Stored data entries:
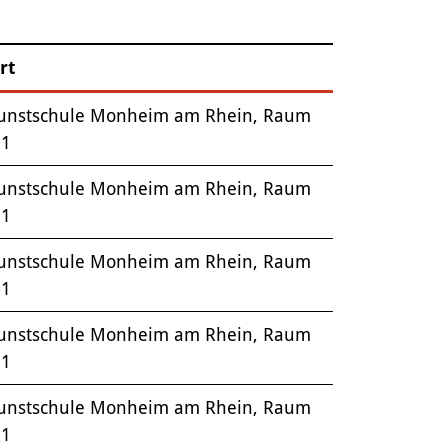
rt
unstschule Monheim am Rhein, Raum
.1
unstschule Monheim am Rhein, Raum
.1
unstschule Monheim am Rhein, Raum
.1
unstschule Monheim am Rhein, Raum
.1
unstschule Monheim am Rhein, Raum
.1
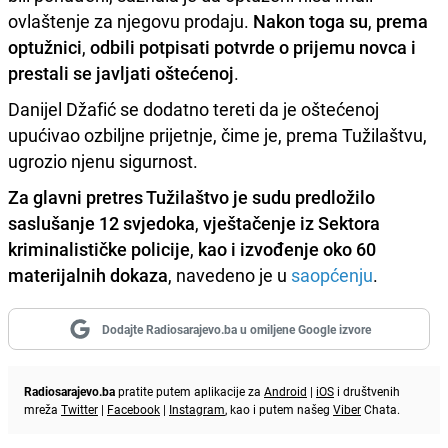
ovlaštenje za njegovu prodaju.
Nakon toga su
,
prema
optužnici
,
odbili potpisati potvrde o prijemu novca i
prestali se javljati oštećenoj
.
Danijel Džafić se dodatno tereti da je oštećenoj
upućivao ozbiljne prijetnje, čime je, prema Tužilaštvu,
ugrozio njenu sigurnost.
Za glavni pretres Tužilaštvo je sudu predložilo
saslušanje 12 svjedoka
,
vještačenje iz Sektora
kriminalističke policije
,
kao i izvođenje oko 60
materijalnih dokaza
, navedeno je u
saopćenju
.
Dodajte Radiosarajevo.ba u omiljene Google izvore
Radiosarajevo.ba
pratite putem aplikacije za
Android
|
iOS
i društvenih
mreža
Twitter
|
Facebook
|
Instagram
, kao i putem našeg
Viber
Chata.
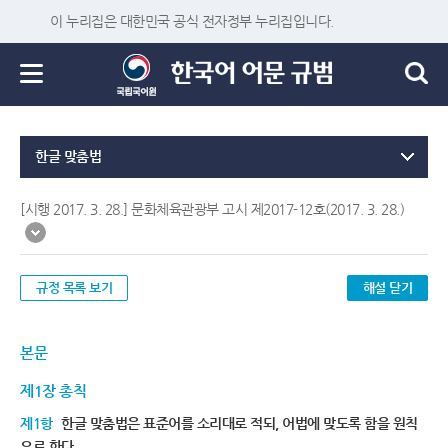
이 누리집은 대한민국 공식 전자정부 누리집입니다.
한글 맞춤법
[시행 2017. 3. 28.] 문화체육관광부 고시 제2017-12호(2017. 3. 28.)
규정 목록 보기
해설 닫기
본문
제1장 총칙
제1항
한글 맞춤법은 표준어를 소리대로 적되, 어법에 맞도록 함을 원칙
으로 한다.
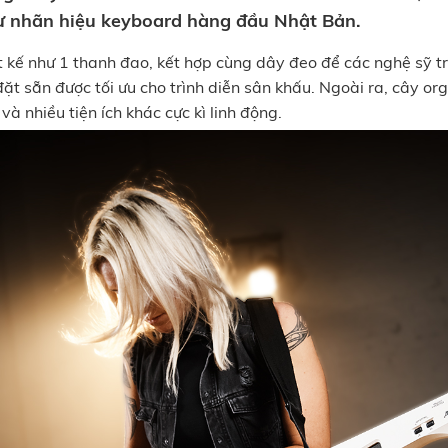
từ nhãn hiệu keyboard hàng đầu Nhật Bản.
t kế như 1 thanh đao, kết hợp cùng dây đeo để các nghệ sỹ tr
 sẵn được tối ưu cho trình diễn sân khấu. Ngoài ra, cây org
à nhiều tiện ích khác cực kì linh động.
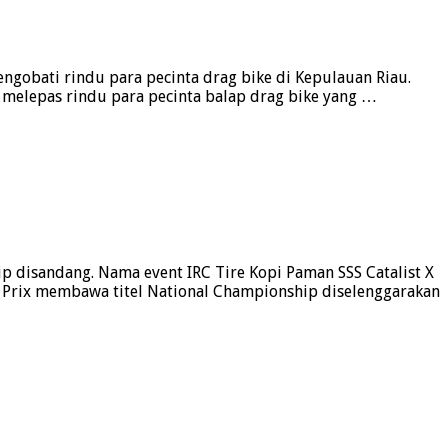
ngobati rindu para pecinta drag bike di Kepulauan Riau.
 melepas rindu para pecinta balap drag bike yang …
p disandang. Nama event IRC Tire Kopi Paman SSS Catalist X
p Prix membawa titel National Championship diselenggarakan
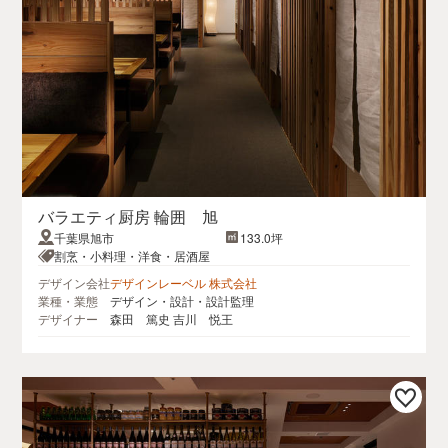
バラエティ厨房 輪囲 旭
千葉県旭市
133.0坪
割烹・小料理・洋食・居酒屋
デザイン会社
デザインレーベル 株式会社
業種・業態
デザイン・設計・設計監理
デザイナー
森田 篤史 吉川 悦王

What you will do: Since only the text is wanted, repeat all the records above exactly and omit the pictures.

Answer below:
rt
unstschule Monheim am Rhein, Raum
.1
unstschule Monheim am Rhein, Raum
.1
unstschule Monheim am Rhein, Raum
.1
unstschule Monheim am Rhein, Raum
.1
unstschule Monheim am Rhein, Raum
.1
ovlaštenje za njegovu prodaju.
Nakon toga su
,
prema
optužnici
,
odbili potpisati potvrde o prijemu novca i
prestali se javljati oštećenoj
.
Danijel Džafić se dodatno tereti da je oštećenoj
upućivao ozbiljne prijetnje, čime je, prema Tužilaštvu,
ugrozio njenu sigurnost.
Za glavni pretres Tužilaštvo je sudu predložilo
saslušanje 12 svjedoka
,
vještačenje iz Sektora
kriminalističke policije
,
kao i izvođenje oko 60
materijalnih dokaza
, navedeno je u
saopćenju
.
Dodajte Radiosarajevo.ba u omiljene Google izvore
Radiosarajevo.ba
pratite putem aplikacije za
Android
|
iOS
i društvenih
mreža
Twitter
|
Facebook
|
Instagram
, kao i putem našeg
Viber
Chata.
이 누리집은 대한민국 공식 전자정부 누리집입니다.
한글 맞춤법
[시행 2017. 3. 28.] 문화체육관광부 고시 제2017-12호(2017. 3. 28.)
규정 목록 보기
해설 닫기
본문
제1장 총칙
제1항
한글 맞춤법은 표준어를 소리대로 적되, 어법에 맞도록 함을 원칙
으로 한다.
từ nhãn hiệu keyboard hàng đầu Nhật Bản.
t kế như 1 thanh đao, kết hợp cùng dây đeo để các nghệ sỹ tr
 sẵn được tối ưu cho trình diễn sân khấu. Ngoài ra, cây org
à nhiều tiện ích khác cực kì linh động.
ngobati rindu para pecinta drag bike di Kepulauan Riau.
 melepas rindu para pecinta balap drag bike yang …
p disandang. Nama event IRC Tire Kopi Paman SSS Catalist X
p Prix membawa titel National Championship diselenggarakan
バラエティ厨房 輪囲 旭
千葉県旭市
133.0坪
割烹・小料理・洋食・居酒屋
デザイン会社
デザインレーベル 株式会社
業種・業態
デザイン・設計・設計監理
デザイナー
森田 篤史 吉川 悦王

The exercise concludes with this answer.